NEW DELHI - The Supreme Court Tuesday suspended a consumer rights panel’s verdict ordering banks to put a cap of a 30 percent annual interest rate on default payments by their credit card subscribers.
A bench of Justice B.N. Agrawal and Justice G.S. Singhvi suspended a Dec 12, 2008 ruling of the National Consumer Disputes Redressal Commission (NCDRC).
The commission’s order had sought implementation of its July 7, 2007 order, which had ruled that ‘charging of interest rates in excess of 30 percent per annum from credit card holders by banks for the former’s failure to make full payment on the due date or paying the minimum amount due, is unfair trade practice’.
The apex court suspended the order on a joint plea by Hong Kong and Shanghai Bank, Citibank and Standard Chartered bank that charging interest rates between 36 to 49 percent from credit card defaulters by them was fair.
When the banks first approached the Supreme Court in September 2008, it had not stayed the NCDRC order because the order was yet to be put in operation.
The NCDRC had ordered implementation of its July 2007 ruling on a plea by consumer rights body Awaj.
The banks in their joint appeal gave over two dozen reasons for charging high interest rates.
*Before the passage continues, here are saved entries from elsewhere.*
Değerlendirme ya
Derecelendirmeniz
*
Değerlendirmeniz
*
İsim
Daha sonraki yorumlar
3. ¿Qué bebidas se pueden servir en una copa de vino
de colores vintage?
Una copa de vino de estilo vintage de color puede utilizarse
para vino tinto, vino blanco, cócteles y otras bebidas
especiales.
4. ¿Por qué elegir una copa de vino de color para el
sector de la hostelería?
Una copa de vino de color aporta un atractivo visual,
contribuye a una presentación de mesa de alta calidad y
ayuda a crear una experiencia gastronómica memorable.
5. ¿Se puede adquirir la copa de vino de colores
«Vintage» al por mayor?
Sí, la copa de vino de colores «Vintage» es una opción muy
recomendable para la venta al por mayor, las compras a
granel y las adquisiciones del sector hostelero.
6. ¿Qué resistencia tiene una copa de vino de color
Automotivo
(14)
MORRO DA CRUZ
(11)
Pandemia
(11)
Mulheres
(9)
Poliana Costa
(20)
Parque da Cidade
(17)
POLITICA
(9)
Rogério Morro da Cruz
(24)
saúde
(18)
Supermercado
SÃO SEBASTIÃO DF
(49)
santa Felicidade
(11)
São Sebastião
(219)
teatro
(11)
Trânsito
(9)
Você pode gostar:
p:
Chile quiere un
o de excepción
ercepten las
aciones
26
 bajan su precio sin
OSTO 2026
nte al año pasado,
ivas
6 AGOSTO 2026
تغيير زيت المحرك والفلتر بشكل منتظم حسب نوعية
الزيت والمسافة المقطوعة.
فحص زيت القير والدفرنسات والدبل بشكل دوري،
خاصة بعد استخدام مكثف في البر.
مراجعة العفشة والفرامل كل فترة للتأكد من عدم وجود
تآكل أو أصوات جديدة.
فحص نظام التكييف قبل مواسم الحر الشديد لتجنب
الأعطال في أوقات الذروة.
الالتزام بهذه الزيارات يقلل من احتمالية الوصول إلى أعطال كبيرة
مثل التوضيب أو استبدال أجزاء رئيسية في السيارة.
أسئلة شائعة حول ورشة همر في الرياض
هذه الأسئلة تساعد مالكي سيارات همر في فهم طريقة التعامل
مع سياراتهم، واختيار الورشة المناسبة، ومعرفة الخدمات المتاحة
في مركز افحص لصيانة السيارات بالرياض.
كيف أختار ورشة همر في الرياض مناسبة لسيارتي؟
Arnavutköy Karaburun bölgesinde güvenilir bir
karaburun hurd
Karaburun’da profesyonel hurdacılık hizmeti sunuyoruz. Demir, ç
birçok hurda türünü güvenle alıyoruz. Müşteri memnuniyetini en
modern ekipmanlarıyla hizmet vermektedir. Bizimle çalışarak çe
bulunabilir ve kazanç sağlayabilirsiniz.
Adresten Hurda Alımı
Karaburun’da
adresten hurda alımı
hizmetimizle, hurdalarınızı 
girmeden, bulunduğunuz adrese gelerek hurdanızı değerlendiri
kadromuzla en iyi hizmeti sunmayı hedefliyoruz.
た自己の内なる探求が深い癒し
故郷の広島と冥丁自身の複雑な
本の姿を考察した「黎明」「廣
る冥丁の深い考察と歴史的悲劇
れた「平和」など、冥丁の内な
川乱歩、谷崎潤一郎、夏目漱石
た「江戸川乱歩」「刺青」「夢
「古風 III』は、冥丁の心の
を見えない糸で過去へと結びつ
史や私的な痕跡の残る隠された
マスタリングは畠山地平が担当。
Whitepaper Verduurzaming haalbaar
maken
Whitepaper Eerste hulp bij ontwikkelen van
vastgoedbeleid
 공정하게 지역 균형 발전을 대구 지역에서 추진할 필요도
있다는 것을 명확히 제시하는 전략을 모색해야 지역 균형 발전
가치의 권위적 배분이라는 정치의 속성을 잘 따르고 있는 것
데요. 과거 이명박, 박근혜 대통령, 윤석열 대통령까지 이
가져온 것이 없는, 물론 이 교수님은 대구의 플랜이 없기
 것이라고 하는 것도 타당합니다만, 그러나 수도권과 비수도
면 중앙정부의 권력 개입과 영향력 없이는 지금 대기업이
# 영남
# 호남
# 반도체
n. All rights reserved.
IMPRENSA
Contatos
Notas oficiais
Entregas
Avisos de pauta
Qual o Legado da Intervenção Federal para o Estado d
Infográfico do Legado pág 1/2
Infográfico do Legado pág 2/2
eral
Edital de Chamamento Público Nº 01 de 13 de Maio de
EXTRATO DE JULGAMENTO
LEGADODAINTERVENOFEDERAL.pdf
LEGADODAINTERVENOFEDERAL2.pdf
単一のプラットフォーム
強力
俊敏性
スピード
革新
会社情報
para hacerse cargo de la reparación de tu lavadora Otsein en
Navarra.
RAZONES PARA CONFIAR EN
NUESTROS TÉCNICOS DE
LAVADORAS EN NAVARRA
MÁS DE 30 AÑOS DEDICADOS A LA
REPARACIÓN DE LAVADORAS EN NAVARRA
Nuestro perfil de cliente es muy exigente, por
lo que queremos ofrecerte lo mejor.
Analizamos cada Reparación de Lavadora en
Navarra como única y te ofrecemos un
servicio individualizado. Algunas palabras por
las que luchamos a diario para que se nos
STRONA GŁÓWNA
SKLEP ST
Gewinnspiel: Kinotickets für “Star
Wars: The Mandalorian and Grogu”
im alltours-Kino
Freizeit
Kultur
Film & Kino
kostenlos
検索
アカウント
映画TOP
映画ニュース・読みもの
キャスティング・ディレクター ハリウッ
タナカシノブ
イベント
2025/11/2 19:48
They included the charges made on calls by the service centre for persuading people to take a credit card.
Among the other reasons that the banks cited for charging penal interest - the interest rate charged by the bank or lending institution from the borrower if he misses a repayment - included cost of processing, cost for setting up a new card in operating system, cost of courier and embossing the card, cost of providing phone banking and internet banking services, cost of sending monthly statements, cost of waiving charges for service reasons, cost of marketing and promotional offers, and cost of rewards and loyalty programmes.